INSTRUCTIONS FOR THE TASK — All lines from the one with "кретной полиции. Судьи" through the end of the records below are to be given again exactly, and nothing else.
[[ DATA TO USE, beginning ]]
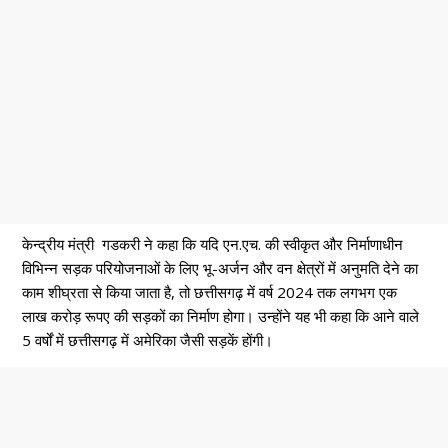
केन्द्रीय मंत्री गडकरी ने कहा कि यदि एन.एच. की स्वीकृत और निर्माणाधीन
विभिन्न सड़क परियोजनाओं के लिए भू-अर्जन और वन क्षेत्रों में अनुमति देने का
काम शीघ्रता से किया जाता है, तो छत्तीसगढ़ में वर्ष 2024 तक लगभग एक
लाख करोड़ रूपए की सड़कों का निर्माण होगा। उन्होंने यह भी कहा कि आने वाले
5 वर्षों में छत्तीसगढ़ में अमेरिका जैसी सड़कें होंगी।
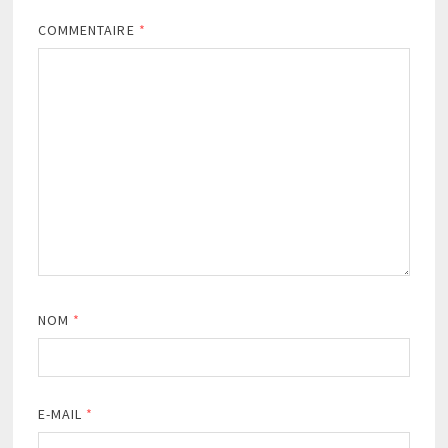
COMMENTAIRE
*
NOM
*
E-MAIL
*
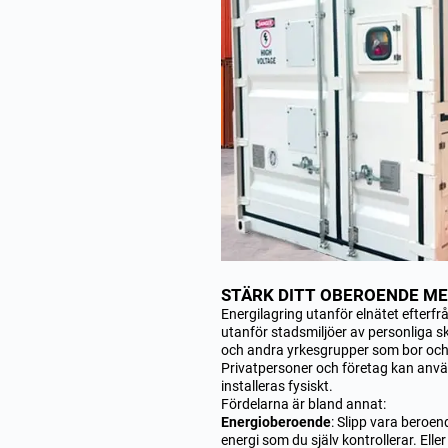
STÄRK DITT OBEROENDE ME
Energilagring utanför elnätet efterf
utanför stadsmiljöer av personliga s
och andra yrkesgrupper som bor och a
Privatpersoner och företag kan anvä
installeras fysiskt.
Fördelarna är bland annat:
Energioberoende
: Slipp vara beroend
energi som du själv kontrollerar. Ell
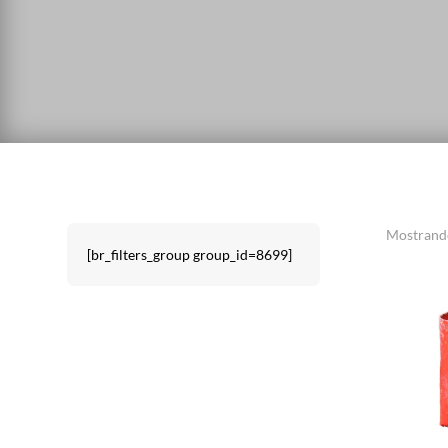
Mostrando
[br_filters_group group_id=8699]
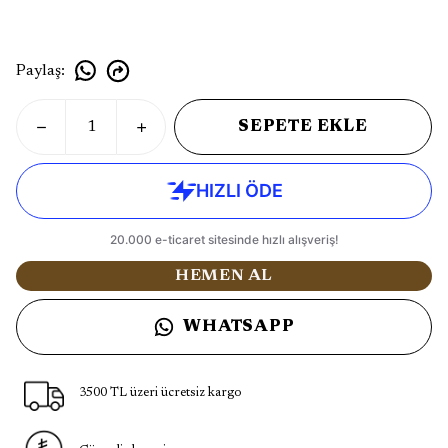
Paylaş
:
SEPETE EKLE
HEMEN AL
WHATSAPP
3500 TL üzeri ücretsiz kargo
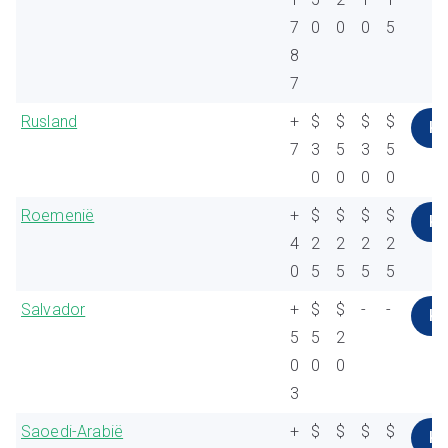
7
0
0
0
5
8
7
Rusland
+
$
$
$
$
K
7
3
5
3
5
0
0
0
0
Roemenië
+
$
$
$
$
K
4
2
2
2
2
0
5
5
5
5
Salvador
+
$
$
-
-
K
5
5
2
0
0
0
3
Saoedi-Arabië
+
$
$
$
$
K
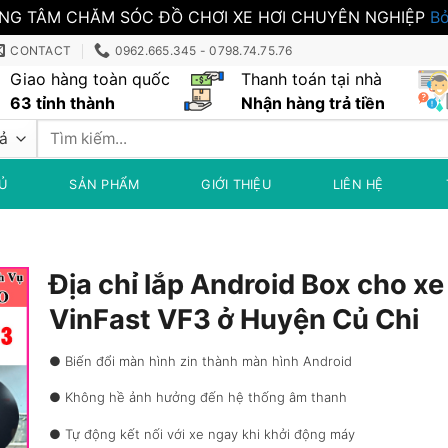
NG TÂM CHĂM SÓC ĐỒ CHƠI XE HƠI CHUYÊN NGHIỆP
Bỏ
CONTACT
0962.665.345 - 0798.74.75.76
Giao hàng toàn quốc
Thanh toán tại nhà
63 tỉnh thành
Nhận hàng trả tiền
Tìm
kiếm:
Ủ
SẢN PHẨM
GIỚI THIỆU
LIÊN HỆ
Địa chỉ lắp Android Box cho xe
VinFast VF3 ở Huyện Củ Chi
● Biến đổi màn hình zin thành màn hình Android
● Không hề ảnh hưởng đến hệ thống âm thanh
● Tự động kết nối với xe ngay khi khởi động máy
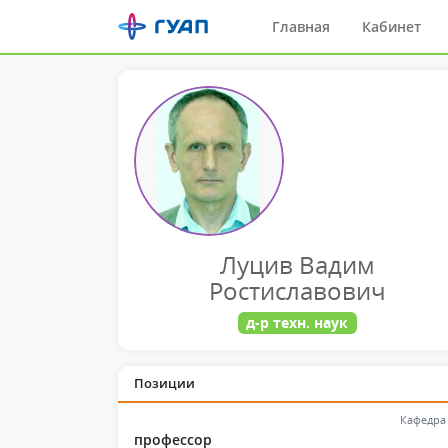
Главная
Кабинет
Луцив Вадим
Ростиславович
д-р техн. наук
Позиции
Кафедра
профессор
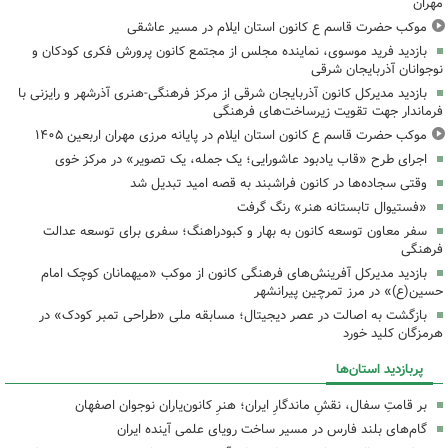
مهران
موکب حضرت قاسم ع کانون استان ایلام در مسیر عاشقی
بازدید فرید موسوی، نماینده مجلس از مجتمع کانون پرورش فکری کودکان و
نوجوانان آذربایجان شرقی
بازدید مدیرکل کانون آذربایجان شرقی از مرکز فرهنگی‌-هنری آذرشهر و رایزنی با
فرماندار جهت تقویت زیرساخت‌های فرهنگی
موکب حضرت قاسم ع کانون استان ایلام در پایانه مرزی مهران اربعین ۱۴۰۵
اجرای طرح «قاب یادبود عاشورایی؛ یک جمله، یک تصویر» در مرکز خوی
وقتی سجاده‌ها در کانون فراشبند به قصه امید تبدیل شد
«فستیوال تابستانه هنر» رنگ گرفت
سفر معاون توسعه کانون به بهار و کبودراهنگ؛ سفری برای توسعه عدالت
فرهنگی
بازدید مدیرکل آفرینش‌های فرهنگی کانون از موکب «میهمانان کوچک امام
حسین(ع)» در مرز تمرچین پیرانشهر
بازگشت به اصالت در عصر دیجیتال؛ مسابقه ملی «طراحی تمبر کودک» در
هرمزگان کلید خورد
پربازدید استان‌ها
بر قامتِ سفال، نقشِ ماندگارِ ایران؛ هنرِ کانون‌یاران نوجوان اصفهان
گام‌های بلند فارس در مسیر ساخت رویای علمی آینده ایران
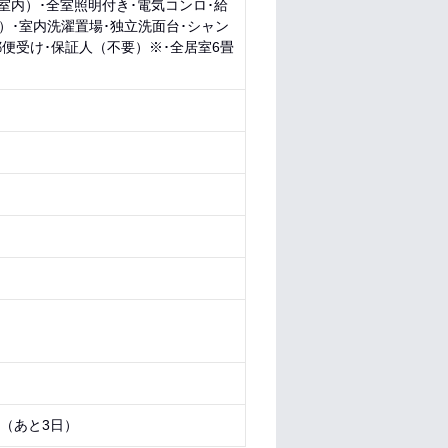
（室内）･全室照明付き･電気コンロ･給
用）･室内洗濯置場･独立洗面台･シャン
郵便受け･保証人（不要）※･全居室6畳
1 （あと
3日
）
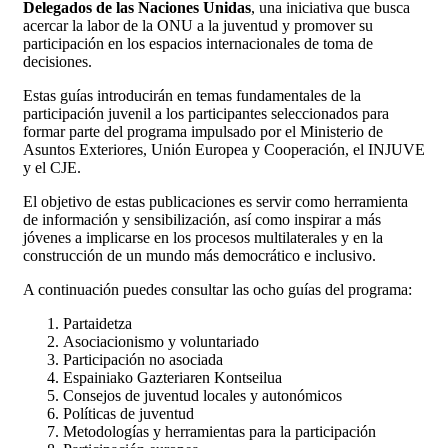
Delegados de las Naciones Unidas
, una iniciativa que busca
acercar la labor de la ONU a la juventud y promover su
participación en los espacios internacionales de toma de
decisiones.
Estas guías introducirán en temas fundamentales de la
participación juvenil a los participantes seleccionados para
formar parte del programa impulsado por el Ministerio de
Asuntos Exteriores, Unión Europea y Cooperación, el INJUVE
y el CJE.
El objetivo de estas publicaciones es servir como herramienta
de información y sensibilización, así como inspirar a más
jóvenes a implicarse en los procesos multilaterales y en la
construcción de un mundo más democrático e inclusivo.
A continuación puedes consultar las ocho guías del programa:
Partaidetza
Asociacionismo y voluntariado
Participación no asociada
Espainiako Gazteriaren Kontseilua
Consejos de juventud locales y autonómicos
Políticas de juventud
Metodologías y herramientas para la participación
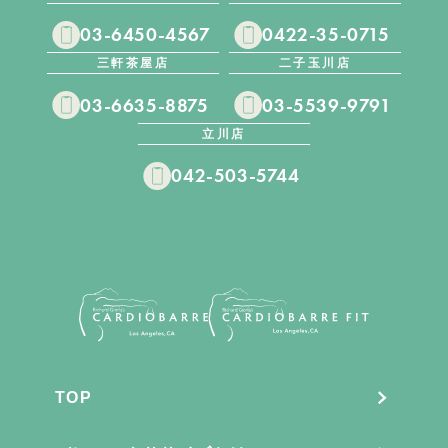
03-6450-4567
0422-35-0715
三軒茶屋店
二子玉川店
03-6635-8875
03-5539-9791
立川店
042-503-5744
TOP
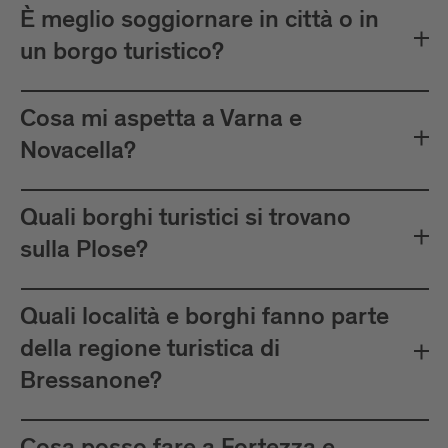
È meglio soggiornare in città o in
un borgo turistico?
Cosa mi aspetta a Varna e
Novacella?
Quali borghi turistici si trovano
sulla Plose?
Quali località e borghi fanno parte
della regione turistica di
Bressanone?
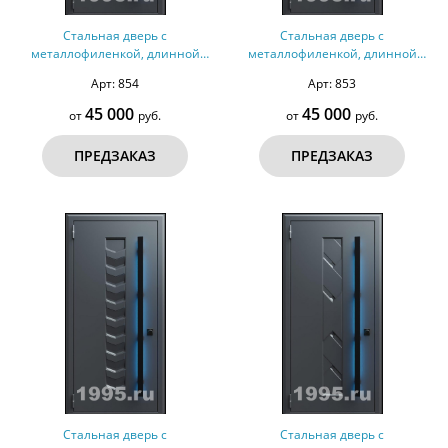
Стальная дверь с
Стальная дверь с
металлофиленкой, длинной
металлофиленкой, длинной
ручкой с подсветкой и темно-
ручкой с подсветкой и темно-
Арт: 854
Арт: 853
серым порошковым
серым порошковым
окрашиванием RAL 7021 (тип
окрашиванием RAL 7021 (тип
45 000
45 000
от
руб.
от
руб.
№6)
№5)
ПРЕДЗАКАЗ
ПРЕДЗАКАЗ
Стальная дверь с
Стальная дверь с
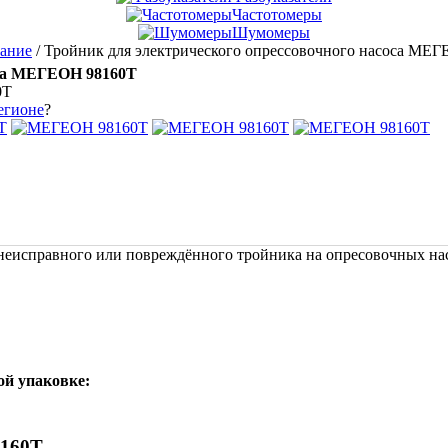
Частотомеры
Шумомеры
вание
/
Тройник для электрического опрессовочного насоса МЕ
оса МЕГЕОН 98160Т
0Т
егионе
?
еисправного или повреждённого тройника на опресовочных нас
ой упаковке:
8160Т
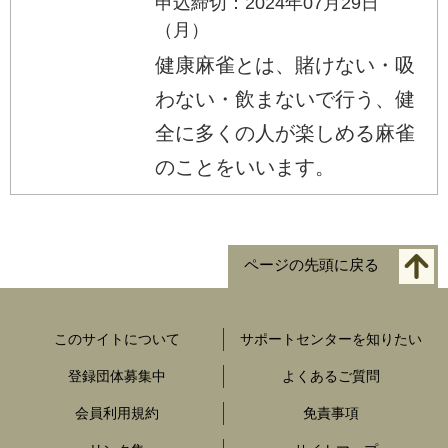
申込締切：2024年07月29日
（月）
健康麻雀とは、賭けない・吸
わない・飲まないで行う、健
全に多くの人が楽しめる麻雀
のことをいいます。
ページの先頭に戻る
このサイトについて
サポートセンターを知りたい
登録団体募集中
よくあるご質問
会員利用規約
免責事項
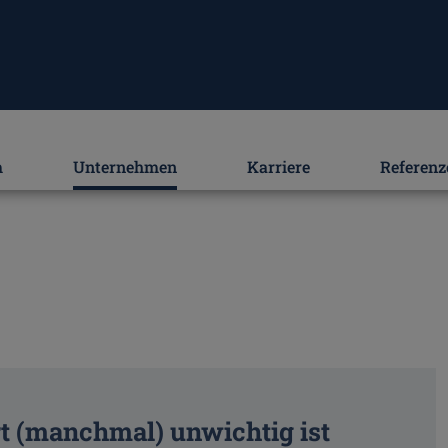
m
Unternehmen
Karriere
Referenz
 (manchmal) unwichtig ist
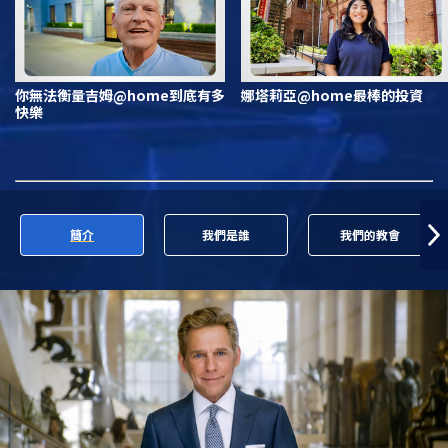
你無法衡量吉姆@home到底有多
娜塔莉亞@home最棒的投資
快樂
簡介
我們是誰
我們的教會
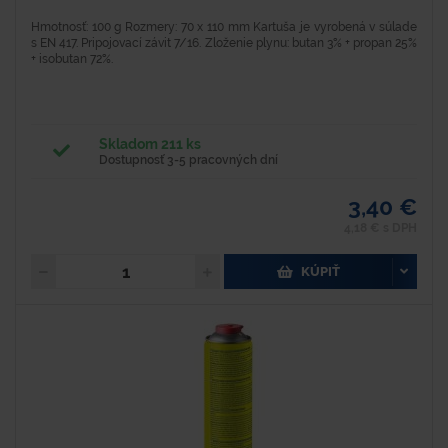
Hmotnosť: 100 g Rozmery: 70 x 110 mm Kartuša je vyrobená v súlade
s EN 417. Pripojovací závit 7/16. Zloženie plynu: butan 3% + propan 25%
+ isobutan 72%.
Skladom 211 ks
Dostupnosť 3-5 pracovných dní
3,40 €
4,18 € s DPH
KÚPIŤ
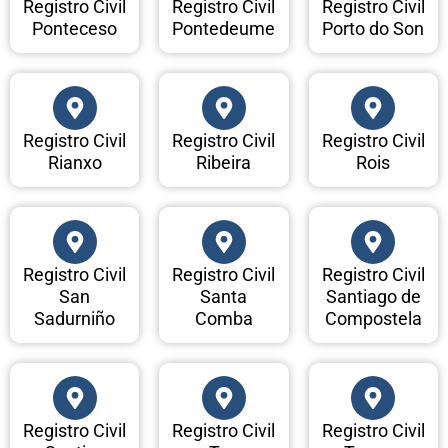
Registro Civil
Registro Civil
Registro Civil
Ponteceso
Pontedeume
Porto do Son
Registro Civil
Registro Civil
Registro Civil
Rianxo
Ribeira
Rois
Registro Civil
Registro Civil
Registro Civil
San
Santa
Santiago de
Sadurniño
Comba
Compostela
Registro Civil
Registro Civil
Registro Civil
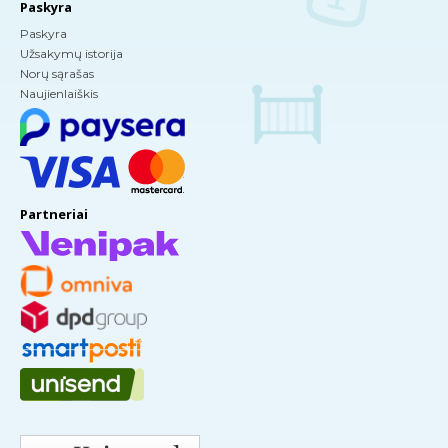
Paskyra
Paskyra
Užsakymų istorija
Norų sąrašas
Naujienlaiškis
Partneriai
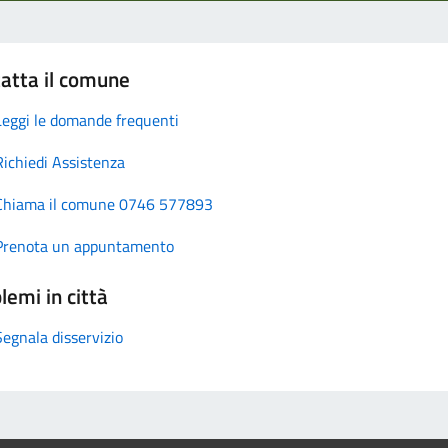
atta il comune
Leggi le domande frequenti
Richiedi Assistenza
Chiama il comune 0746 577893
Prenota un appuntamento
lemi in città
Segnala disservizio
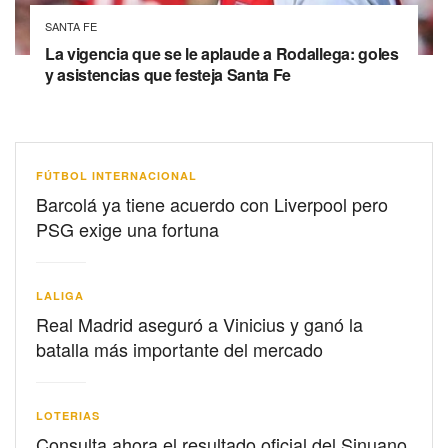
SANTA FE
La vigencia que se le aplaude a Rodallega: goles
y asistencias que festeja Santa Fe
FÚTBOL INTERNACIONAL
Barcolá ya tiene acuerdo con Liverpool pero
PSG exige una fortuna
LALIGA
Real Madrid aseguró a Vinicius y ganó la
batalla más importante del mercado
LOTERIAS
Consulta ahora el resultado oficial del Sinuano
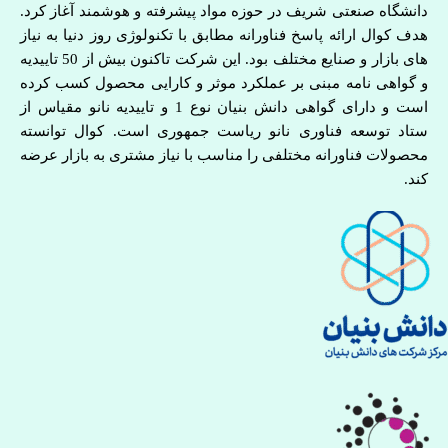
دانشگاه صنعتی شریف در حوزه مواد پیشرفته و هوشمند آغاز کرد.
هدف کوال ارائه پاسخ فناورانه مطابق با تکنولوژی روز دنیا به نیاز
های بازار و صنایع مختلف بود. این شرکت تاکنون بیش از 50 تاییدیه
و گواهی نامه مبنی بر عملکرد موثر و کارایی محصول کسب کرده
است و دارای گواهی دانش بنیان نوع 1 و تاییدیه نانو مقیاس از
ستاد توسعه فناوری نانو ریاست جمهوری است. کوال توانسته
محصولات فناورانه مختلفی را مناسب با نیاز مشتری به بازار عرضه
کند.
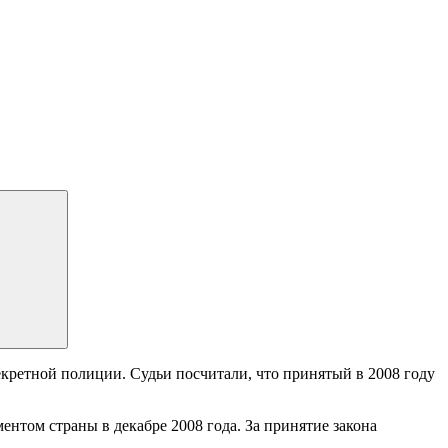
кретной полиции. Судьи посчитали, что принятый в 2008 году
нтом страны в декабре 2008 года. За принятие закона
[[ DATA TO USE, end ]]
WRITTEN ANSWER —
кретной полиции. Судьи посчитали, что принятый в 2008 году
нтом страны в декабре 2008 года. За принятие закона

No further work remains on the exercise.